WESTBROOK–City voters on June 8 will be asked whether they want to approve the new $33 million 2010-2011 school budget.

The budget is $2,000 less than this year’s budget, and doesn’t raise taxes or involve any layoffs, according to School Committee Chairman Ed Symbol.

He said that Westbrook has been able to present such a budget in the economic recession because of wise fiscal measures that the city’s schools have employed over the last decade. He cited consolidation of school and city positions to save costs, and a gradual reduction in school positions if they were no longer needed whenever staff retired.

Symbol said he believes the budget “speaks loudly to what we’ve been doing.”

The School Committee last month had sent a $33.2 million school budget to the City Council. However, Mayor Colleen Hilton asked the School Committee to cut approximately $200,000 from the budget so as not to increase the city’s tax rate of $16.70 per $1,000 of assessed valuation.

The School Committee voted unanimously on May 12 to make that cut.

The proposed municipal budget of $20.9 million also would entail no tax increase.

The entire proposed city budget – which includes the school budget, the municipal budget and $1 million in taxes to Cumberland County – totals $54.9 million.

The council’s Finance Committee heard a presentation of the school budget on Monday. The Finance Committee is made up of all City Council members.

At the meeting, according to City Councilor John O’Hara, “we made no changes in the school budget.”

The next step in the budget process is the first reading of the city budget by the City Council. City Administrator Jerre Bryant said the first reading is scheduled for the council meeting on Monday, May 24.

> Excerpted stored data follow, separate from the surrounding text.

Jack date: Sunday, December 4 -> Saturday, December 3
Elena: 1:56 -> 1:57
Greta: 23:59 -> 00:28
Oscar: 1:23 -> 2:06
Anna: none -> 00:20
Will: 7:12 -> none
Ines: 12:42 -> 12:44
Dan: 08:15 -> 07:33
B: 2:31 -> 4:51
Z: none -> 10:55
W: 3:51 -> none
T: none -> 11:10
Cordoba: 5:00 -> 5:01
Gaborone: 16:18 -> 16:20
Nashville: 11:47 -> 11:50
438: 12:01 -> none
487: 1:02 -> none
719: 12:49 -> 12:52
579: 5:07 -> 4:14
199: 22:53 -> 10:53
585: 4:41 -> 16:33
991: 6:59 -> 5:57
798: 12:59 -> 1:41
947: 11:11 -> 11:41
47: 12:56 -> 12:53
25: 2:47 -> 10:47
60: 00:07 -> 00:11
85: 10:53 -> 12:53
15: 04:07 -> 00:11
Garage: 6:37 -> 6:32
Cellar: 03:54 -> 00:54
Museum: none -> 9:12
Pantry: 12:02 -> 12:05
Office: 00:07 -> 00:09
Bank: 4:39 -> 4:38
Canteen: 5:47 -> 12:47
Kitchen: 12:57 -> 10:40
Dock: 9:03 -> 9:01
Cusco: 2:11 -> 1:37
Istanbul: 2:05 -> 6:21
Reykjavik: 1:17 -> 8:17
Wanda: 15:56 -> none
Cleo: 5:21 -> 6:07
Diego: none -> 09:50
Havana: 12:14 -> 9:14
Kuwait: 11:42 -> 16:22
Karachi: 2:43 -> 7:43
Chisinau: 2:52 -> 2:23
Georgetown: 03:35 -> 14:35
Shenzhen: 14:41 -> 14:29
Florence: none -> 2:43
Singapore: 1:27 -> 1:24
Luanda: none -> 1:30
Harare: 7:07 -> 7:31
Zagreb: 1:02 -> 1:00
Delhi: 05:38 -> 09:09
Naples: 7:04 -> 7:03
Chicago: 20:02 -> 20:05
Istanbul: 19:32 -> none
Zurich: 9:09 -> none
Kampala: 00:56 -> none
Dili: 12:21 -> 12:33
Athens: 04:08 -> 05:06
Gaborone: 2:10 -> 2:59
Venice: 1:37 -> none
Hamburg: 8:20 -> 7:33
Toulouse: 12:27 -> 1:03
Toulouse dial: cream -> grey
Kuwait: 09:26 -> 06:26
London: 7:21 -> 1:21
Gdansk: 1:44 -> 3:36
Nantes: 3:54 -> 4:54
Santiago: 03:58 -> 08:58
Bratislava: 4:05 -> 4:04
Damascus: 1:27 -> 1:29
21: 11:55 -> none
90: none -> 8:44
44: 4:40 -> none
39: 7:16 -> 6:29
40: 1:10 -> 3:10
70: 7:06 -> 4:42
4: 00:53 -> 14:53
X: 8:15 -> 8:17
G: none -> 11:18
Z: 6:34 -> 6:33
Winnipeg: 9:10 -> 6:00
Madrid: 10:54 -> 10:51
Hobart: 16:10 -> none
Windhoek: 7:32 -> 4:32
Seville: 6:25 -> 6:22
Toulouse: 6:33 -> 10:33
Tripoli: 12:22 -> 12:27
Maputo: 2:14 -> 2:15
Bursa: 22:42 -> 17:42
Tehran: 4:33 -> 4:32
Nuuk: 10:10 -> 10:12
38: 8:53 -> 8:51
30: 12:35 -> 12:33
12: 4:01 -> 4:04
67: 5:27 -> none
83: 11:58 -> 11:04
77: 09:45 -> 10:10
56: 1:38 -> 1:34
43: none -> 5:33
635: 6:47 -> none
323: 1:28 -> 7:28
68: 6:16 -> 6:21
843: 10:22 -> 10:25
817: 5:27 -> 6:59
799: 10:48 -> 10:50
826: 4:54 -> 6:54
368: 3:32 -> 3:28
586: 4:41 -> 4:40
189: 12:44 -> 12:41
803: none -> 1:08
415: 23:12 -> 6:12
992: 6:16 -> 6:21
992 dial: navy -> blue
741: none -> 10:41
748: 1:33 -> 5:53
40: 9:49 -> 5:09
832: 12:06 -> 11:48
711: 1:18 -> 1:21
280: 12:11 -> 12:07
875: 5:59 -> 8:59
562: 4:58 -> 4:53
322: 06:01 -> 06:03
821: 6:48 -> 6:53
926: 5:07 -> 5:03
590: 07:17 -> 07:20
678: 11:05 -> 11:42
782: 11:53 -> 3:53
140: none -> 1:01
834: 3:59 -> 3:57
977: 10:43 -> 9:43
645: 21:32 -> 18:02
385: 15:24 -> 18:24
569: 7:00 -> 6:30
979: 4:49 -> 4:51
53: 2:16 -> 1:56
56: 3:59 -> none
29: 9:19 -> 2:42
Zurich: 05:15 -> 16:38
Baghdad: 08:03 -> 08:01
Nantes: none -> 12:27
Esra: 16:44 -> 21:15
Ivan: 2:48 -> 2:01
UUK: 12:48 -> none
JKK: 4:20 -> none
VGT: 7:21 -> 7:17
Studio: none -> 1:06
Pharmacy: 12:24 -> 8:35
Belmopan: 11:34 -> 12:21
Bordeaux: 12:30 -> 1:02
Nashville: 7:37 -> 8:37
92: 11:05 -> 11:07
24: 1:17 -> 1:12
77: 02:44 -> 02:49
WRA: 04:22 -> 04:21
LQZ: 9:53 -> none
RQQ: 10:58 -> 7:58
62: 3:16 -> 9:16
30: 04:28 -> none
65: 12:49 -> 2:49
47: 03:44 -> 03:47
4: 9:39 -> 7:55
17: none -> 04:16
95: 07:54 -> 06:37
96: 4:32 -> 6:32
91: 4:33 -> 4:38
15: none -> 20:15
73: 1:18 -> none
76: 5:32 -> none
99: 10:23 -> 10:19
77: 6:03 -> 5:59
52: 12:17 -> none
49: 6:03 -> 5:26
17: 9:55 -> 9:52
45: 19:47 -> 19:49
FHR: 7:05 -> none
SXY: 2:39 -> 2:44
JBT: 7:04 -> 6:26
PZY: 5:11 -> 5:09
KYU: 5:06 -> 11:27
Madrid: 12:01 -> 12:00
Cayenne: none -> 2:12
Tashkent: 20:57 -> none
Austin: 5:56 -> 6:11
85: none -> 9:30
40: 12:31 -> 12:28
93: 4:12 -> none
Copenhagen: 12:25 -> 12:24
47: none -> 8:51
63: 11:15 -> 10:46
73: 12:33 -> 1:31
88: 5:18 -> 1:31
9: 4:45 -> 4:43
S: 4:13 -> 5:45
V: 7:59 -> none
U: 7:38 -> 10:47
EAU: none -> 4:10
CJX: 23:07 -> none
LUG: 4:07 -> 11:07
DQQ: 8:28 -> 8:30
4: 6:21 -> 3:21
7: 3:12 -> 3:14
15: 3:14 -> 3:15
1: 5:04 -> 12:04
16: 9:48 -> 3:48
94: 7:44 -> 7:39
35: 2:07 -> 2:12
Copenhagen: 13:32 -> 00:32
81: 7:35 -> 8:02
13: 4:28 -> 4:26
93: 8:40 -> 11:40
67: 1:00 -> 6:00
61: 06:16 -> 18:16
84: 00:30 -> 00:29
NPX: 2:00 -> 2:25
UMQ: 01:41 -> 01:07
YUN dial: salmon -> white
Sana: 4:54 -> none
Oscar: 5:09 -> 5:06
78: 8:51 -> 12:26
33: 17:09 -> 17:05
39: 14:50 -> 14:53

Then, a budget public hearing and the council’s second reading and vote on the budget must take place. The public hearing and vote are scheduled for June 7, Bryant said.

By state law, voters must approve the school portion of the budget. That budget goes to the polls on June 8.

O’Hara agreed with Symbol that restructuring of staff positions and other fiscal measures have aided the city during a time when communities statewide are seeing reductions in state aid and other revenues.

“We’ve certainly done our homework the past few budget cycles and this time it’s starting to pay off,” O’Hara said.

At the School Committee meeting last week, only one resident spoke on the budget.

Trina Couture, a parent, said she was concerned about the planned elimination of one of the two assistant principal positions at the high school.

Eliminating that job is part of larger school administrative restructuring plan that the School Committee recently approved. The plan will save $184,000, resulting in a new school budget that is $2,000 less than this year’s budget.

One of the high school assistant principals will become dean of curriculum at the middle school. The other assistant principal’s job will undergo a slight change. That assistant principal also will get a new title: dean of students at the high school.

Couture said the two assistant principals provide important services and support to students, and are already overbooked.

“How’s that going to be when there’s one?” she asked. “It is really worth it?”

School Superintendent Reza Namin said after the meeting that that there won’t be a reduction of services to students because the duties of the assistant principal will be reallocated to existing staff.